I have the same name as 1 grandfather, 3 cousins, 3 nephews,

and 1 uncle. The uncle disappeared when he was 15, just took

off and caught a freight (they say). He’s discussed each year

when the family has a reunion, he causes uneasiness in

the clan, he is an empty space. My father’s mother, who is 93

and who keeps the Family Bible with everybody’s birth dates

(and death dates) in it, always mentions him. There is no

place in her Bible for “whereabouts unknown.”

 

      2

 

Each fall the graves of my grandfathers call me, the brown

hills and red gullies of mississippi send out their electric

messages, galvanizing my genes. Last yr / like a salmon quitting

the cold ocean-leaping and bucking up his birthstream / I

hitchhiked my way from LA with 16 caps in my packet and a

monkey on my back. And I almost kicked it with the kinfolks.

I walked barefooted in my grandmother’s backyard / I smelled the old

land and the woods / I sipped cornwhiskey from fruit jars with the men /

I flirted with the women / I had a ball till the caps ran out

and my habit came down. That night I looked at my grandmother

and split / my guts were screaming for junk / but I was almost

contented / I had almost caught up with me.

(The next day in Memphis I cracked a croaker’s crib for a fix.)

 

This yr there is a gray stone wall damming my stream, and when

the falling leaves stir my genes, I pace my cell or flop on my bunk

and stare at 47 black faces across the space. I am all of them,

they are all of me, I am me, they are thee, and I have no children

to float in the space between.



De: The essential Etheridge Knight (University of Pittisburg Press, 1986)


***


Para os poetas negros que pensam em suicídio


Os Poetas Negros deveriam viver -- não saltar

De pontes de ferro (como os garotos brancos fazem.

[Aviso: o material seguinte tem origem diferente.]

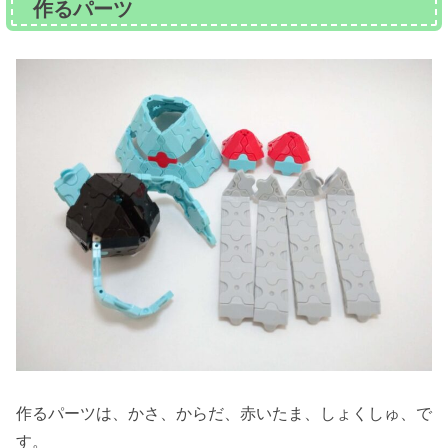
作るパーツ
作るパーツは、かさ、からだ、赤いたま、しょくしゅ、で
す。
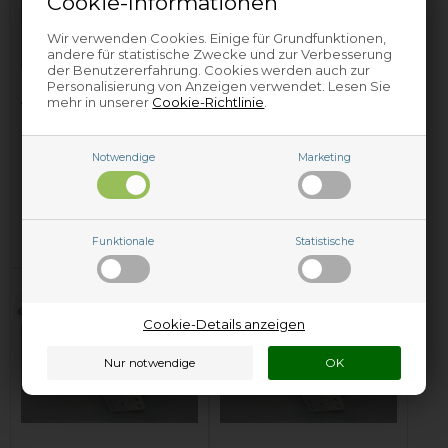
Cookie-Informationen
Wir verwenden Cookies. Einige für Grundfunktionen,
andere für statistische Zwecke und zur Verbesserung
der Benutzererfahrung. Cookies werden auch zur
Personalisierung von Anzeigen verwendet. Lesen Sie
Ablaufpumpe,
Ablaufpumpe,
mehr in unserer
Cookie-Richtlinie
.
Bosch Geschirrspüler
Bosch Geschirrspüler
- 230V / 30W
- 240V/30W
Notwendige
Marketing
64,95
EUR
77,95
EUR
In den Warenkorb
In den Warenkorb
Funktionale
Statistische
Auf Lager und versandbereit
Auf Lager und versandbereit
Cookie-Details anzeigen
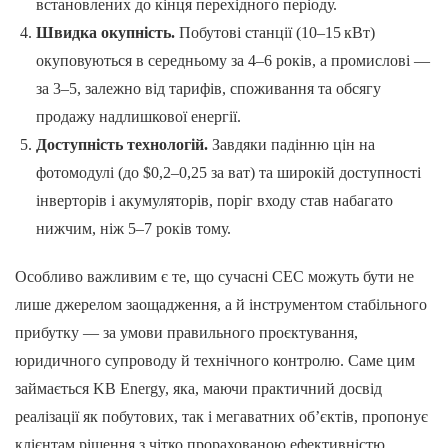
встановлених до кінця перехідного періоду.
Швидка окупність.
Побутові станції (10–15 кВт)
окуповуються в середньому за 4–6 років, а промислові —
за 3–5, залежно від тарифів, споживання та обсягу
продажу надлишкової енергії.
Доступність технологій.
Завдяки падінню цін на
фотомодулі (до $0,2–0,25 за ват) та широкій доступності
інверторів і акумуляторів, поріг входу став набагато
нижчим, ніж 5–7 років тому.
Особливо важливим є те, що сучасні СЕС можуть бути не
лише джерелом заощадження, а й інструментом стабільного
прибутку — за умови правильного проєктування,
юридичного супроводу й технічного контролю. Саме цим
займається KB Energy, яка, маючи практичний досвід
реалізації як побутових, так і мегаватних об’єктів, пропонує
клієнтам рішення з чітко прорахованою ефективністю.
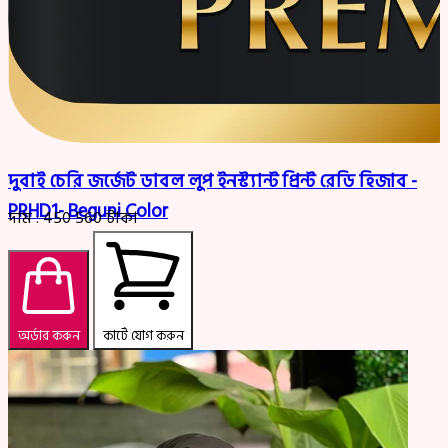
দুবাই চেরি জর্জেট ডাবল লুপ ইনস্ট্যান্ট প্রিন্ট রেডি হিজাব -
PRHD1- Beguni Color
দাম :
450
560
টাকা
অর্ডার করুন
কার্টে যোগ করুন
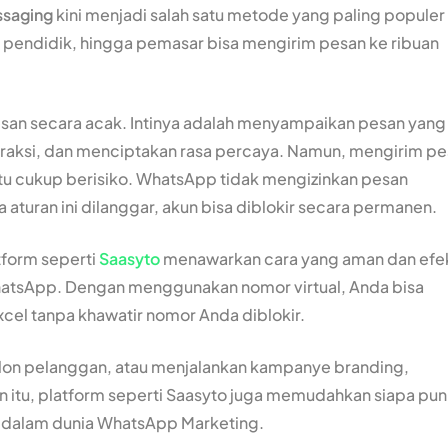
ssaging
kini menjadi salah satu metode yang paling populer
d, pendidik, hingga pemasar bisa mengirim pesan ke ribuan
an secara acak. Intinya adalah menyampaikan pesan yang
raksi, dan menciptakan rasa percaya. Namun, mengirim p
tu cukup berisiko. WhatsApp tidak mengizinkan pesan
 aturan ini dilanggar, akun bisa diblokir secara permanen.
tform seperti
Saasyto
menawarkan cara yang aman dan efek
atsApp. Dengan menggunakan nomor virtual, Anda bisa
xcel tanpa khawatir nomor Anda diblokir.
alon pelanggan, atau menjalankan kampanye branding,
ain itu, platform seperti Saasyto juga memudahkan siapa pun
u dalam dunia WhatsApp Marketing.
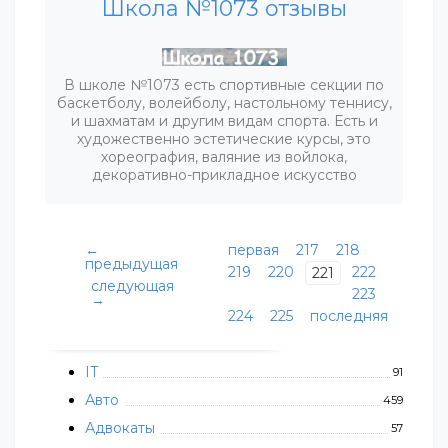
Школа №1073 отзывы
В школе №1073 есть спортивные секции по
баскетболу, волейболу, настольному теннису,
и шахматам и другим видам спорта. Есть и
художественно эстетические курсы, это
хореография, валяние из войлока,
декоративно-прикладное искусство
←
первая
217
218
предыдущая
219
220
222
221
следующая
223
→
224
225
последняя
IT
91
Авто
459
Адвокаты
57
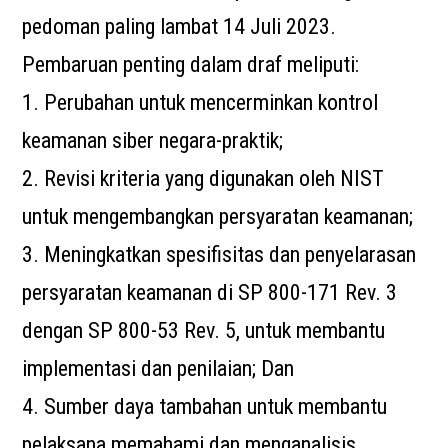
pedoman paling lambat 14 Juli 2023.
Pembaruan penting dalam draf meliputi:
1. Perubahan untuk mencerminkan kontrol
keamanan siber negara-praktik;
2. Revisi kriteria yang digunakan oleh NIST
untuk mengembangkan persyaratan keamanan;
3. Meningkatkan spesifisitas dan penyelarasan
persyaratan keamanan di SP 800-171 Rev. 3
dengan SP 800-53 Rev. 5, untuk membantu
implementasi dan penilaian; Dan
4. Sumber daya tambahan untuk membantu
pelaksana memahami dan menganalisis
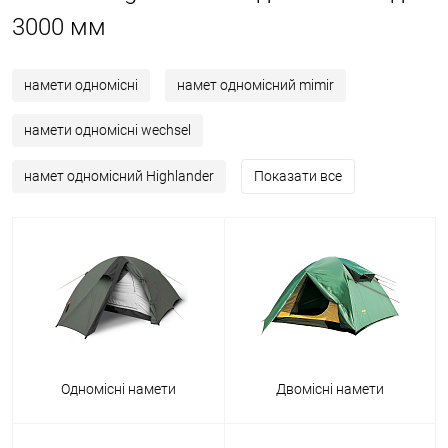
3000 мм
намети одномісні
намет одномісний mimir
намети одномісні wechsel
намет одномісний Highlander
Показати все
Одномісні намети
Двомісні намети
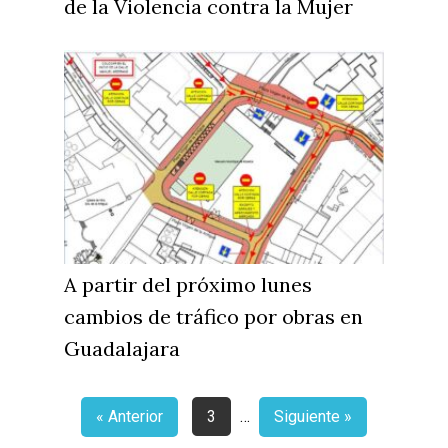
de la Violencia contra la Mujer
A partir del próximo lunes
cambios de tráfico por obras en
Guadalajara
« Anterior
3
…
Siguiente »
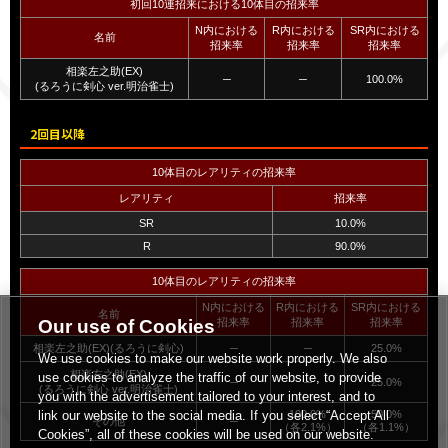
初回10連招来における10体目の招来率
N内における
R内における
SR内における
名前
招来率
招来率
招来率
相楽左之助(EX)
─
─
100.0%
(るろうに剣心 ver.明治雀士)
2回目以降
10体目のレアリティの招来率
レアリティ
招来率
SR
10.0%
R
90.0%
10体目のレアリティの招来率
N内における
R内における
SR内における
名前
招来率
招来率
招来率
Our use of Cookies
相楽左之助(EX)(るろうに剣心)
─
─
25.0%
We use cookies to make our website work properly. We also
相楽左之助(EX)
use cookies to analyze the traffic of our website, to provide
─
─
25.0%
(るろうに剣心 ver.明治雀士)
you with the advertisement tailored to your interest, and to
100.0%
50.0%
link our website to the social media. If you select “Accept All
その他
─
（各2.1%）
（各1.1%）
Cookies”, all of these cookies will be used on our website.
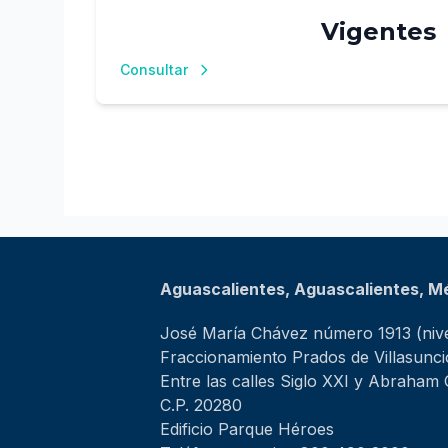
Vigentes
Consultar
Aguascalientes, Aguascalientes, M
José María Chávez número 1913 (nive
Fraccionamiento Prados de Villasunc
Entre las calles Siglo XXI y Abraham
C.P. 20280
Edificio Parque Héroes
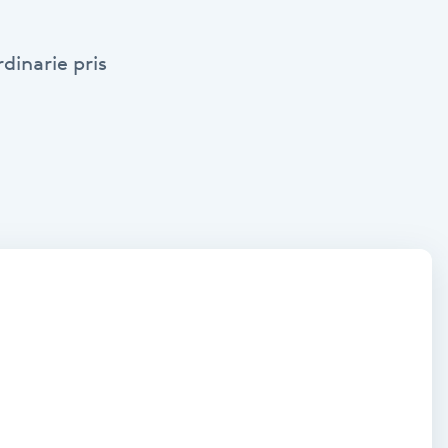
dinarie pris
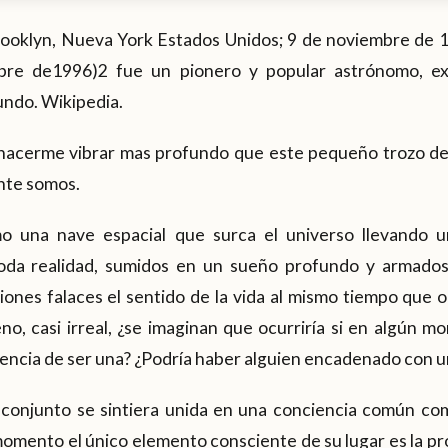
ooklyn, Nueva York Estados Unidos; 9 de noviembre de 1
bre de1996)2 fue un pionero y popular astrónomo, ex
mundo. Wikipedia.
 hacerme vibrar mas profundo que este pequeño trozo d
nte somos.
o una nave espacial que surca el universo llevando 
oda realidad, sumidos en un sueño profundo y armados 
ones falaces el sentido de la vida al mismo tiempo que 
no, casi irreal, ¿se imaginan que ocurriría si en algún mo
encia de ser una? ¿Podría haber alguien encadenado con u
 conjunto se sintiera unida en una conciencia común c
mento el único elemento consciente de su lugar es la pro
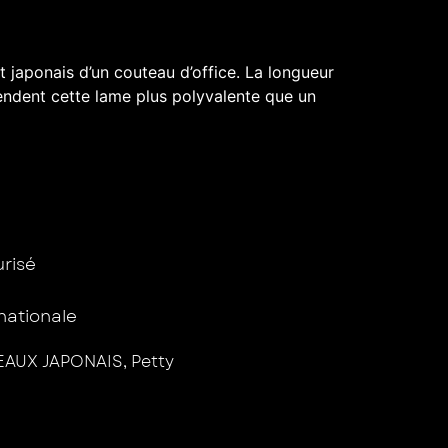
nt japonais d’un couteau d’office. La longueur
rendent cette lame plus polyvalente que un
isé ​
rnationale
AUX JAPONAIS
,
Petty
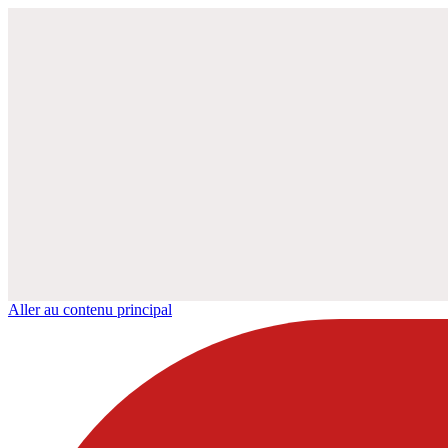
Aller au contenu principal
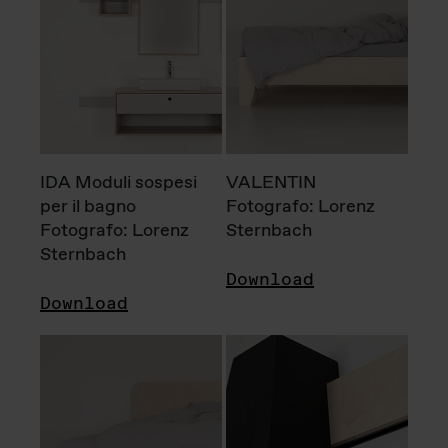
IDA Moduli sospesi
VALENTIN
per il bagno
Fotografo: Lorenz
Fotografo: Lorenz
Sternbach
Sternbach
Download
Download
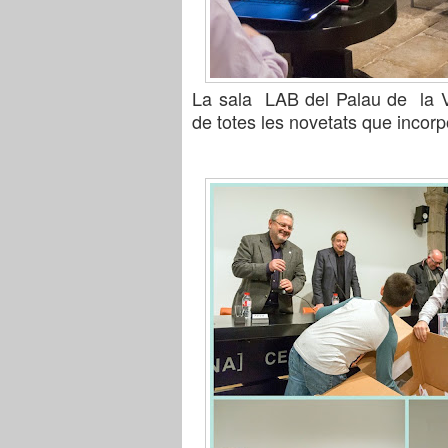
L
a sala
LAB del Palau de la Vi
de
totes les novetats que incorp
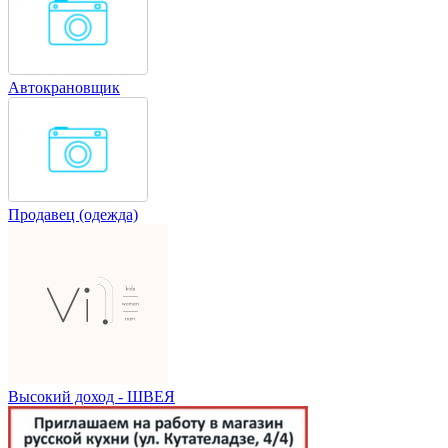
Автокрановщик
Продавец (одежда)
Высокий доход - ШВЕЯ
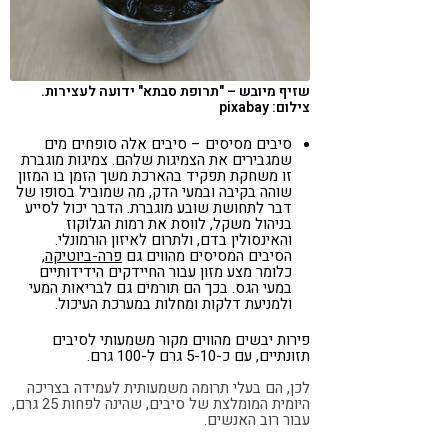
שזיף מיובש – "תרופת סבתא" ידועה לעצירות.
צילום: pixabay
סיבים מסיסים – סיבים אלה סופחים מים
שמגבירים את הצמיגות שלהם. צמיגות מוגברת
זו משחקת תפקיד בהארכת משך הזמן בו המזון
שוהה בקיבה ובמעי הדק, מה שמוביל בסופו של
דבר לתחושת שובע מוגברת. הדבר יכול לסייע
בניהול משקל, לווסת את רמות הגלוקוז
והאינסולין בדם, ולתרום לאיזון הורמונלי.
הסיבים המסיסים מהווים גם
פרה-ביוטיקה
,
כלומר מצע מזון עבור החיידקים הידידותיים
במעי הגס. בכך הם תורמים גם לבריאות המעי
ולמניעת דלקות ומחלות במערכת העיכול.
פירות יבשים מהווים מקור משמעותי לסיבים
תזונתיים, עם כ-5-10 גרם ל-100 גרם.
לכן, הם בעלי תרומה משמעותית לעמידה בצריכה
היומית המומלצת של סיבים, שהינה לפחות 25 גרם,
עבור רוב האנשים.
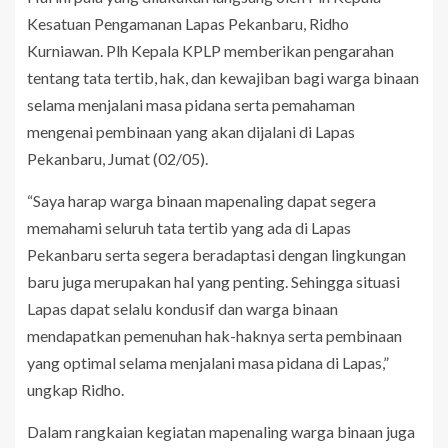
Kesatuan Pengamanan Lapas Pekanbaru, Ridho
Kurniawan. Plh Kepala KPLP memberikan pengarahan
tentang tata tertib, hak, dan kewajiban bagi warga binaan
selama menjalani masa pidana serta pemahaman
mengenai pembinaan yang akan dijalani di Lapas
Pekanbaru, Jumat (02/05).
“Saya harap warga binaan mapenaling dapat segera
memahami seluruh tata tertib yang ada di Lapas
Pekanbaru serta segera beradaptasi dengan lingkungan
baru juga merupakan hal yang penting. Sehingga situasi
Lapas dapat selalu kondusif dan warga binaan
mendapatkan pemenuhan hak-haknya serta pembinaan
yang optimal selama menjalani masa pidana di Lapas,”
ungkap Ridho.
Dalam rangkaian kegiatan mapenaling warga binaan juga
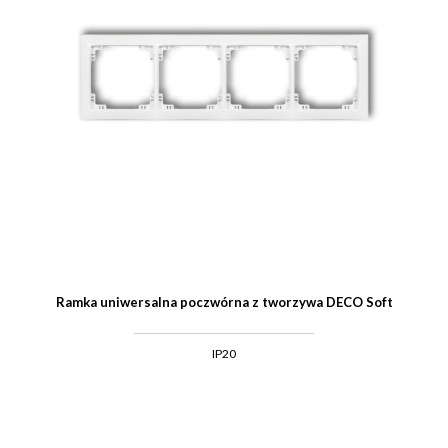
Ramka uniwersalna poczwórna z tworzywa DECO Soft
IP20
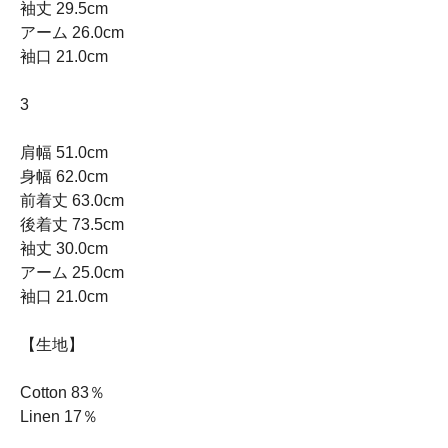
袖丈 29.5cm
アーム 26.0cm
袖口 21.0cm
3
肩幅 51.0cm
身幅 62.0cm
前着丈 63.0cm
後着丈 73.5cm
袖丈 30.0cm
アーム 25.0cm
袖口 21.0cm
【生地】
Cotton 83％
Linen 17％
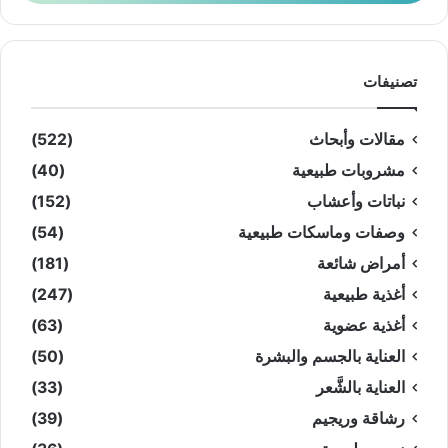
تصنيفات
مقالات وأبحاث
(522)
مشروبات طبيعية
(40)
نباتات وأعشاب
(152)
وصفات وماسكات طبيعية
(54)
أمراض شائعة
(181)
أغذية طبيعية
(247)
أغذية عضوية
(63)
العناية بالجسم والبشرة
(50)
العناية بالشَّعر
(33)
رشاقة وريجيم
(39)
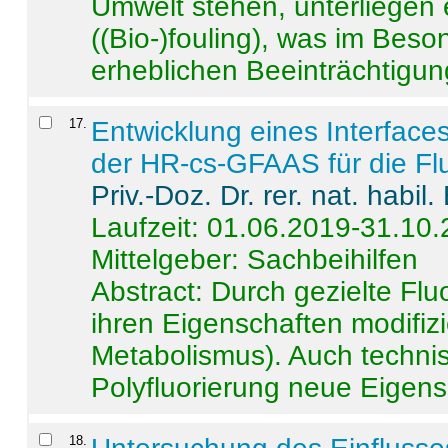
Umwelt stehen, unterliege
((Bio-)fouling), was im Beson
erheblichen Beeinträchtigung
17
.
Entwicklung eines Interface
der HR-cs-GFAAS für die Flu
Priv.-Doz. Dr. rer. nat. habi
Laufzeit: 01.06.2019-31.10
Mittelgeber: Sachbeihilfen
Abstract:
Durch gezielte Flu
ihren Eigenschaften modifizi
Metabolismus). Auch techni
Polyfluorierung neue Eigensc
18
.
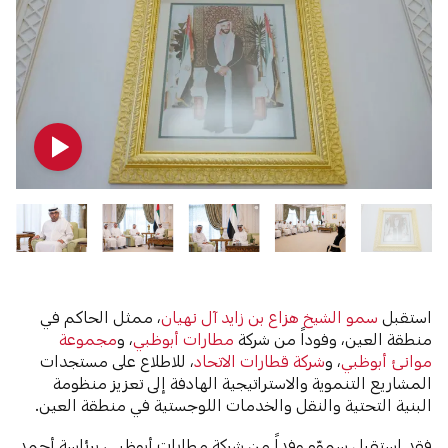
استقبل
سمو الشيخ هزاع بن زايد آل نهيان
، ممثل الحاكم في
منطقة العين، وفوداً من شركة
مطارات أبوظبي
، و
مجموعة
موانئ أبوظبي
، و
شركة قطارات الاتحاد
، للاطلاع على مستجدات
المشاريع التنموية والاستراتيجية الهادفة إلى تعزيز منظومة
البنية التحتية والنقل والخدمات اللوجستية في منطقة العين.
فقد استقبل سموّه وفداً من شركة مطارات أبوظبي، برئاسة أحمد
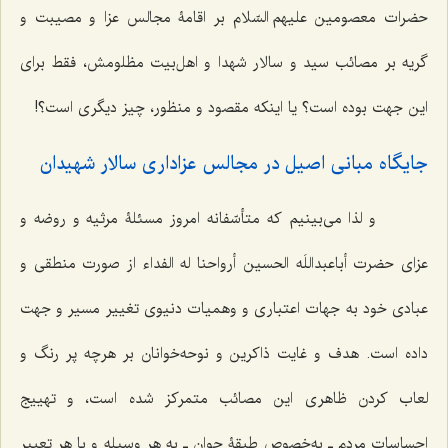
حضرات معصومین علیهم السّلام بر اقامۀ مجالس عزا و مصیبت و
گریه بر مصائب سید و سالار شهدا و اهل‌بیت مظلومش، فقط برای
این جهت بوده است؟ یا اینکه مقصود و منظور، چیز دیگری است؟!
جایگاه مبانی اصیل در مجالس عزاداری سالار شهیدان
و لذا می‌بینیم که متأسّفانه امروز مسئلۀ مرثیه و روضه و
عزای حضرت أباعبداللَه الحسین أرواحنا له الفداء از صورت منطقی و
عبادی خود به جهات اعتباری و وهمیات دنیوی تغییر مسیر و جهت
داده است. هدف و غایت ذاکرین و نوحه‌خوانان بر هرچه پر رنگ و
لعاب کردن ظاهری این مصائب متمرکز شده است، و تهییج
احساسات مردم ـ به‌خصوص طبقۀ جوان ـ به هر وسیله و با هر تعبیر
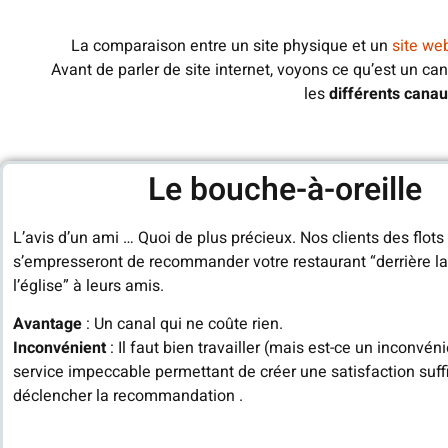
La comparaison entre un site physique et un
site we
Avant de parler de site internet, voyons ce qu’est un can
les
différents canau
Le bouche-à-oreille
L’avis d’un ami … Quoi de plus précieux. Nos clients des flots
s’empresseront de recommander votre restaurant “derrière la
l’église” à leurs amis.
Avantage
: Un canal qui ne coûte rien.
Inconvénient
: Il faut bien travailler (mais est-ce un inconvéni
service impeccable permettant de créer une satisfaction suff
déclencher la recommandation .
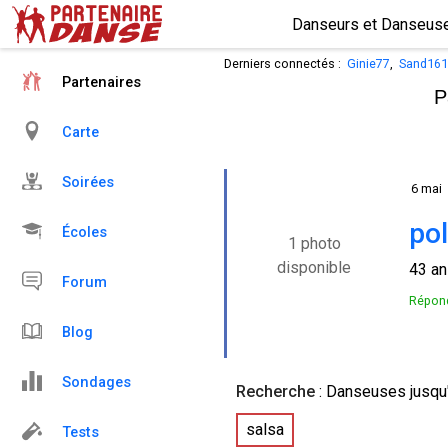
Derniers connectés :
Ginie77
,
Sand161
Partenaires
P
Carte
Soirées
6 mai
po
Écoles
1 photo
disponible
43 a
Forum
Répond
Blog
Sondages
Recherche
:
Danseuses
jusqu
salsa
Tests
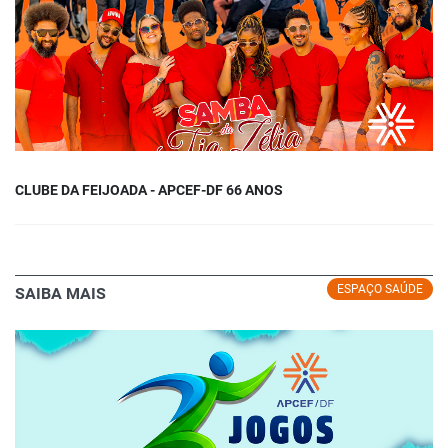
CLUBE DA FEIJOADA - APCEF-DF 66 ANOS
ESPAÇO SAÚDE
SAIBA MAIS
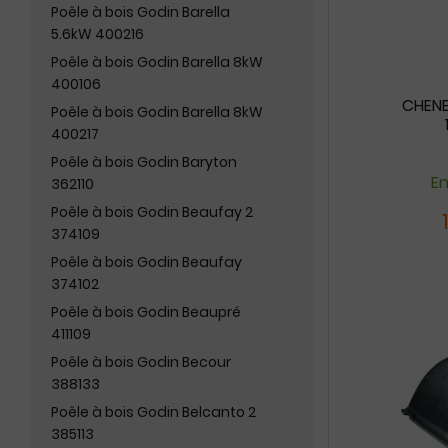
Poêle à bois Godin Barella
5.6kW 400216
Poêle à bois Godin Barella 8kW
400106
CHENE
Poêle à bois Godin Barella 8kW
400217
Poêle à bois Godin Baryton
En
362110
Poêle à bois Godin Beaufay 2
374109
Poêle à bois Godin Beaufay
374102
Poêle à bois Godin Beaupré
411109
Poêle à bois Godin Becour
388133
Poêle à bois Godin Belcanto 2
385113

Os Poetas Negros deveriam viver -- não deitar

Seus pescoços nos trilhos de trem (como os garotos brancos fazem.

Os Poetas Negros deveriam buscar -- mas não procurar muito

Em escuras cavernas encantadoras, nem caçar narcejas

Nas trilhas psicológicas (como os garotos brancos fazem.


Pois os Poetas Negros pertencem ao Povo Negro. São

As Flautas dos Amantes Negros. São

Os Órgãos das Dores Negras. São

Os Trompetes dos Guerreiros Negros.

Deixem todos os Poetas Negros morrerem como trompetes,

E serem enterrados na poeira de pés marchando. 



For Black Poets Who Think of Suicide


Black Poets should live — not leap

From steel bridges (Like the white boys do.

Black poets should live — not lay

Their necks on railroad tracks (like the white boys do.

Black Poets should seek — but not search too much

In sweet dark caves, not hunt for snipe

Down psychic trails (like the white boys do.

 

For Black Poets belong to Black People. Are

The Flutes of Black Lovers. Are

The Organs of Black Sorrows. Are

The Trumpets of Black Warriors.

Let All Black Poets die as trumpets,

And be buried in the dust of marching feet.



Black poetry: a supplement to anthologies which exclude black poets (Broadside press, 1969)



Pedro Moreira (1995) é poeta. Colaborou com as revistas Subversa, Mallarmargens e Desenredos. Seu livro de poemas Malemá, a sair pela editora Patuá, está no prelo.